In 2020 Dansy and her husband Greg, who are Saint Arnaud sheep and beef farmers, joined forces with Marlborough viticulturist Stu Dudley, to come up with a method of repurposing the posts for farm fencing. That meant a lot of hustling in the early days, convincing people to let the team come onto their vineyard and work through the posts in situ, says Dansy. “Now people say, ‘we really believe in what you are doing’”. 

Having wine industry heavy weights like Villa Maria and Yealands jump into the initiative in the early days made a huge difference, and they were eventually followed by myriad other companies keen to reduce their post stockpiles or avoid the landfill, she says. That means Repost is now fully booked up, with a backlog of post piles to get to. 

Having the new hub at Spring Creek, and a secondary site to be confirmed, means smaller operators, and those who cannot have the work done on their vineyard or winery site, can now drop the posts off, Dansy says.

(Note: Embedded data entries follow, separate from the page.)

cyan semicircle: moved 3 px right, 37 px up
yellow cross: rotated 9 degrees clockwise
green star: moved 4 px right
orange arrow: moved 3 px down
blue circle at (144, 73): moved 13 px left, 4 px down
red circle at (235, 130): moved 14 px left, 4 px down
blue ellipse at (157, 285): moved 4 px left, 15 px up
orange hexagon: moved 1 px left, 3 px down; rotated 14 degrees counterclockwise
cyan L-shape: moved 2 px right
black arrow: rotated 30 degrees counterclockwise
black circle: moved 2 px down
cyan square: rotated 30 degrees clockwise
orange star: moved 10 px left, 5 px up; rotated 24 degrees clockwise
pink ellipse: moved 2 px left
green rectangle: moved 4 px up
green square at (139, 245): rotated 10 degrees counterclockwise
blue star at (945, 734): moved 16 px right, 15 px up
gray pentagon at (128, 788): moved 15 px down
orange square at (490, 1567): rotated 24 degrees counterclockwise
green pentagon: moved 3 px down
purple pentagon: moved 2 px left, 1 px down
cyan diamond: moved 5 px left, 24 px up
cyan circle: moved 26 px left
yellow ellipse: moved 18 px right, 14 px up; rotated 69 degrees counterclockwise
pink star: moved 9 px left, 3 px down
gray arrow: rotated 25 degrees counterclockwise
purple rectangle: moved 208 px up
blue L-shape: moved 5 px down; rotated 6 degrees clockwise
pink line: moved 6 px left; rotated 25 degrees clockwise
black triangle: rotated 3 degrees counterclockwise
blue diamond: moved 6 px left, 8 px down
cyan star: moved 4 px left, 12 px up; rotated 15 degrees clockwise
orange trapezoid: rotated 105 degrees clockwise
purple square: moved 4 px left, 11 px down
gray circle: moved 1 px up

The hub supplies will help Repost meet the “exponential” growth in demand from farming customers since the Beef + Lamb Awards, she adds. “It’s been an exciting year of growth.” 

Farmers around the country are struggling with the fencing obligations in wetland and freshwater protection requirements, exacerbated for some by the devastating impact of Cyclone Gabrielle, which led Repost to expand into Hawke’s Bay last year. “A lot of them don’t have the budget and capacity to do the fencing,” Dansy says. “This product costs half the price, so for them it’s a no brainer.” 

Marlborough District Council Solid Waste Manager Mark Lucas also calls it a no brainer for wine companies, which pay Repost approximately 80% of the cost of landfill dumping. Repost is a better environmental choice, extending the life of the resource, but also extends the life of the landfill, because the posts take up so much space, he says. “We would like 100% of posts to be diverted elsewhere.”